What you need to do -> Print the records below exactly, leaving out nothing.

● ● ● ● ● ● ●

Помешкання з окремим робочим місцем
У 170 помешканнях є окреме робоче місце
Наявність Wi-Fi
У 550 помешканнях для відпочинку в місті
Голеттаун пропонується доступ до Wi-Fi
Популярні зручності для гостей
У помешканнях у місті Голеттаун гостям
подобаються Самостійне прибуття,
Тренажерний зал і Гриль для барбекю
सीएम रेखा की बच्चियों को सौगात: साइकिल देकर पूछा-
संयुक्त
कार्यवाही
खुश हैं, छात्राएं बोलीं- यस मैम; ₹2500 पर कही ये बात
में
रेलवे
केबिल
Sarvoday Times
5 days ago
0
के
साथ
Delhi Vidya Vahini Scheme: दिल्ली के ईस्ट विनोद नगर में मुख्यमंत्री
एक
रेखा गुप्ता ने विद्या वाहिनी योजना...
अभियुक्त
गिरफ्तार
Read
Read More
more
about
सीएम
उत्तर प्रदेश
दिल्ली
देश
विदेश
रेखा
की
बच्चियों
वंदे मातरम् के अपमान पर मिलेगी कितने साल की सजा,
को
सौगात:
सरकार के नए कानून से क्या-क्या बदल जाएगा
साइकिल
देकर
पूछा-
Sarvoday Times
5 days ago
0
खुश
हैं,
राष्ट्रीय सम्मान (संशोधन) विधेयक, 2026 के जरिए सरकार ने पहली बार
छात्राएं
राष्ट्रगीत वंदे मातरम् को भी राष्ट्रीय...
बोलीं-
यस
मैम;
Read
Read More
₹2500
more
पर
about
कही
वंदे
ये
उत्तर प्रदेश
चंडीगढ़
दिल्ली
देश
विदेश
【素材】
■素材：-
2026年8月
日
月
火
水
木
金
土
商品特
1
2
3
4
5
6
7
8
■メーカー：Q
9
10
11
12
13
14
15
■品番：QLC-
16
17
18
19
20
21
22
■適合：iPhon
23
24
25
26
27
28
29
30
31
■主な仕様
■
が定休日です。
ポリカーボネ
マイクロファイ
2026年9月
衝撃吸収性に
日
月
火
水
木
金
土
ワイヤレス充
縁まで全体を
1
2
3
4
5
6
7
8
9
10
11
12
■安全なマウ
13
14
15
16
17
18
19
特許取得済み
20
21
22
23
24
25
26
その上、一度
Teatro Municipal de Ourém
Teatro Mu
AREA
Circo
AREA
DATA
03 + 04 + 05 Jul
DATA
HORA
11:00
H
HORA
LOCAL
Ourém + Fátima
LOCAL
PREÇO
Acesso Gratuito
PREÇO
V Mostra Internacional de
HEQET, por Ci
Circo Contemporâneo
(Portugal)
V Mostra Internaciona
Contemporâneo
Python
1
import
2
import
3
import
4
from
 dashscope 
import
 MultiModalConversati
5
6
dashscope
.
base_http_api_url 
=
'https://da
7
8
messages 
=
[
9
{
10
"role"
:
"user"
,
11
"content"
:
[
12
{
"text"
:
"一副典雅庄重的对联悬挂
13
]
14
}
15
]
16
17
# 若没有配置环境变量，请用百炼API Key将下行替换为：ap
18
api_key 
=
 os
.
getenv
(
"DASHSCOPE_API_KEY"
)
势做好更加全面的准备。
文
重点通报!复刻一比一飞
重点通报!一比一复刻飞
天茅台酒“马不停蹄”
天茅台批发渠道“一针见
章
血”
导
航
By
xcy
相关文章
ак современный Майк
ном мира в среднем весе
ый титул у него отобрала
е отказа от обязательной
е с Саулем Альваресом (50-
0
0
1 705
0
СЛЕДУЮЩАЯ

● ● ● ● ● ● ●

Output for this task ->
Помешкання з окремим робочим місцем
У 170 помешканнях є окреме робоче місце
Наявність Wi-Fi
У 550 помешканнях для відпочинку в місті
Голеттаун пропонується доступ до Wi-Fi
Популярні зручності для гостей
У помешканнях у місті Голеттаун гостям
подобаються Самостійне прибуття,
Тренажерний зал і Гриль для барбекю
सीएम रेखा की बच्चियों को सौगात: साइकिल देकर पूछा-
संयुक्त
कार्यवाही
खुश हैं, छात्राएं बोलीं- यस मैम; ₹2500 पर कही ये बात
में
रेलवे
केबिल
Sarvoday Times
5 days ago
0
के
साथ
Delhi Vidya Vahini Scheme: दिल्ली के ईस्ट विनोद नगर में मुख्यमंत्री
एक
रेखा गुप्ता ने विद्या वाहिनी योजना...
अभियुक्त
गिरफ्तार
Read
Read More
more
about
सीएम
उत्तर प्रदेश
दिल्ली
देश
विदेश
रेखा
की
बच्चियों
वंदे मातरम् के अपमान पर मिलेगी कितने साल की सजा,
को
सौगात:
सरकार के नए कानून से क्या-क्या बदल जाएगा
साइकिल
देकर
पूछा-
Sarvoday Times
5 days ago
0
खुश
हैं,
राष्ट्रीय सम्मान (संशोधन) विधेयक, 2026 के जरिए सरकार ने पहली बार
छात्राएं
राष्ट्रगीत वंदे मातरम् को भी राष्ट्रीय...
बोलीं-
यस
मैम;
Read
Read More
₹2500
more
पर
about
कही
वंदे
ये
उत्तर प्रदेश
चंडीगढ़
दिल्ली
देश
विदेश
【素材】
■素材：-
2026年8月
日
月
火
水
木
金
土
商品特
1
2
3
4
5
6
7
8
■メーカー：Q
9
10
11
12
13
14
15
■品番：QLC-
16
17
18
19
20
21
22
■適合：iPhon
23
24
25
26
27
28
29
30
31
■主な仕様
■
が定休日です。
ポリカーボネ
マイクロファイ
2026年9月
衝撃吸収性に
日
月
火
水
木
金
土
ワイヤレス充
縁まで全体を
1
2
3
4
5
6
7
8
9
10
11
12
■安全なマウ
13
14
15
16
17
18
19
特許取得済み
20
21
22
23
24
25
26
その上、一度
Teatro Municipal de Ourém
Teatro Mu
AREA
Circo
AREA
DATA
03 + 04 + 05 Jul
DATA
HORA
11:00
H
HORA
LOCAL
Ourém + Fátima
LOCAL
PREÇO
Acesso Gratuito
PREÇO
V Mostra Internacional de
HEQET, por Ci
Circo Contemporâneo
(Portugal)
V Mostra Internaciona
Contemporâneo
Python
1
import
2
import
3
import
4
from
 dashscope 
import
 MultiModalConversati
5
6
dashscope
.
base_http_api_url 
=
'https://da
7
8
messages 
=
[
9
{
10
"role"
:
"user"
,
11
"content"
:
[
12
{
"text"
:
"一副典雅庄重的对联悬挂
13
]
14
}
15
]
16
17
# 若没有配置环境变量，请用百炼API Key将下行替换为：ap
18
api_key 
=
 os
.
getenv
(
"DASHSCOPE_API_KEY"
)
势做好更加全面的准备。
文
重点通报!复刻一比一飞
重点通报!一比一复刻飞
天茅台酒“马不停蹄”
天茅台批发渠道“一针见
章
血”
导
航
By
xcy
相关文章
ак современный Майк
ном мира в среднем весе
ый титул у него отобрала
е отказа от обязательной
е с Саулем Альваресом (50-
0
0
1 705
0
СЛЕДУЮЩАЯ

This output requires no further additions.